When ESAT 6 entrapped 60nm PCL NP were used in the antigen presentation assays, CD4+ T cells produce IFN gamma (p=0.0009) and IL-4 (p=0.002) in significant amounts (Figure 5) compared to the negative control and pure ESAT 6 antigen as positive control. CD8+ T cell response is also efficiently elicited by 60nm PCL NP as indicated by IL-2 secretion (p=0.0041) (Figure 6).
Figure 5. Cytokines secreted by CD4+ T cells in response to antigen presentation by monocyte derived macrophages. Data reveals the enhanced cytokine secretion by antigen loaded 60nm PCL NP compared to pure ESAT 6 antigen. A) IFN gamma secretion B) IL-4 secretion.
The present in vitro study was carried out to investigate the adjuvant properties of PCL NP and see the effect of PCL NP on helper T cell polarization and cross-presentation of ESAT 6, loaded in the NPs and incubated with human peripheral blood monocyte derived macrophages as the APCs. PCL was chosen for the study as it is an FDA approved polymer and degrades at much slower rates than other popular polymers like PLA/PLGA making it ideal for slow and prolonged release of antigens.
The synthesized PCL NP had an average size of 61.2±28.6nm and were perfectly biocompatible. Protein release kinetics from the PCL NP show a slow and sustained release pattern. SEM images reveal that the particles have stable morphology and do not degrade appreciably even at 30 days of incubation in buffer.

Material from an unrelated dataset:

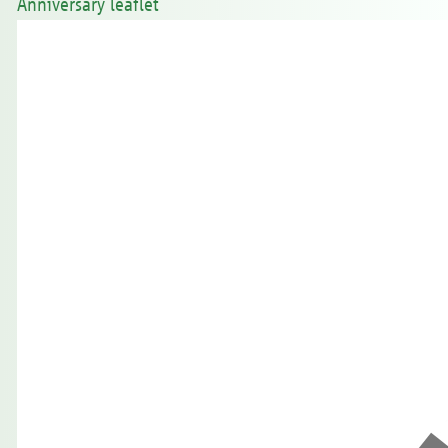
Anniversary leaflet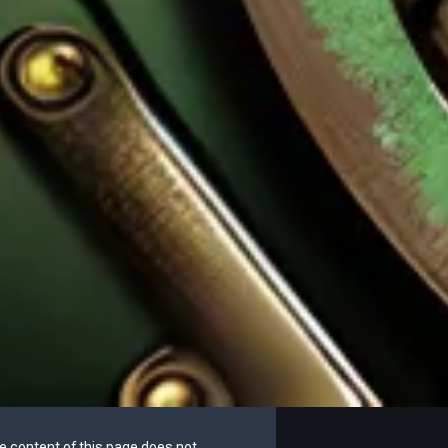
he content of this page does not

The results of antigen presentation assay reveals that PCL NP enhance antigen cross presentation. The pure antigen elicits both IFN gamma and IL-4 responses in CD4+ T cells. But entrapping ESAT 6 in PCL NP and delivering them to macrophages resulted in enhanced production of both IFN gamma and IL-4 by CD4+ T cells. Importantly, antigen cross presentation is also enhanced by the PCL NP as revealed by increased amounts of IL-2 production by CD8+ T cells.
Thus an enhanced Th1/Th2 response is generated by ESAT 6 entrapped PCL NP compared to the pure antigen alone. The general trend for vaccine development has been to identify novel antigens that could provide long-lasting immunity but what has been neglected for long is the method for inducing strong immune responses against such antigens. Successful vaccination depends on the use of adjuvants.15
Usually, most of the antigens are weak immunogens and in the event of their being strong immunogens, the use of a carrier vehicle may further increase their in vivo delivery. The use of NPs as adjuvants holds promise in this regard due to the possibility of modifying their size, composition, degradation and release kinetics and their capability for efficient targeting of antigen presenting cells (APCs).
BCG vaccination fails to prevent adult tuberculosis. The present novel PCL system entrapping an antigen from the RD1 region of mycobacteria which is deleted in BCG may prove as an effective alternate vaccination strategy for the prevention of tuberculosis. The system is biocompatible, safe and will also be a cost effective subunit vaccine for mass immunization programs.
The 60nm PCL system we synthesized is perfectly biocompatible and biodegradable with slow antigen release kinetics. The particles cause enhanced Th1/Th2 response and CD8+ T cell response of the M.tb antigen, ESAT 6. Hence they can be safely used for developing an effective adjuvant for subunit vaccines against TB.
We thank ICMR for supporting a research fellow for the work. We thank Department of Biotechnology for funding the patent related expenses. We also thank the Electron Microscopy Facility at All India Institute of Medical Sciences, N. Delhi.